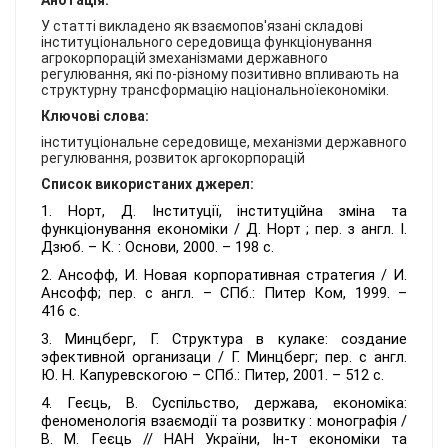
Анотація:
КОНТАКТИ
У статті викладено як взаємопов'язані складові
інституціонального середовища функціонування
агрокорпорацій змеханізмами державного
регулювання, які по-різному позитивно впливають на
структурну трансформацію національноїекономіки.
Ключові слова:
інституціональне середовище, механізми державного
регулювання, розвиток аргокорпорацій
Список використаних джерел:
1. Норт, Д. Інституції, інституційна зміна та
функціонування економіки / Д. Норт ; пер. з англ. І.
Дзюб. – К. : Основи, 2000. – 198 с.
2. Ансофф, И. Новая корпоративная стратегия / И.
Ансофф; пер. с англ. – СПб.: Питер Ком, 1999. –
416 с.
3. Минцберг, Г. Структура в кулаке: создание
эфективной организаци / Г. Минцберг; пер. с англ.
Ю. Н. Капуревскогою – СПб.: Питер, 2001. – 512 с.
4. Геєць, В. Суспільство, держава, економіка:
феноменологія взаємодії та розвитку : монографія /
В. М.
Геєць //
НАН України, Ін-т економіки та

..............................

**Instructions to follow:** Output the listing exactly, without images.

**Solution to the exercise:**
Анотація:
КОНТАКТИ
У статті викладено як взаємопов'язані складові
інституціонального середовища функціонування
агрокорпорацій змеханізмами державного
регулювання, які по-різному позитивно впливають на
структурну трансформацію національноїекономіки.
Ключові слова:
інституціональне середовище, механізми державного
регулювання, розвиток аргокорпорацій
Список використаних джерел:
1. Норт, Д. Інституції, інституційна зміна та
функціонування економіки / Д. Норт ; пер. з англ. І.
Дзюб. – К. : Основи, 2000. – 198 с.
2. Ансофф, И. Новая корпоративная стратегия / И.
Ансофф; пер. с англ. – СПб.: Питер Ком, 1999. –
416 с.
3. Минцберг, Г. Структура в кулаке: создание
эфективной организаци / Г. Минцберг; пер. с англ.
Ю. Н. Капуревскогою – СПб.: Питер, 2001. – 512 с.
4. Геєць, В. Суспільство, держава, економіка:
феноменологія взаємодії та розвитку : монографія /
В. М.
Геєць //
НАН України, Ін-т економіки та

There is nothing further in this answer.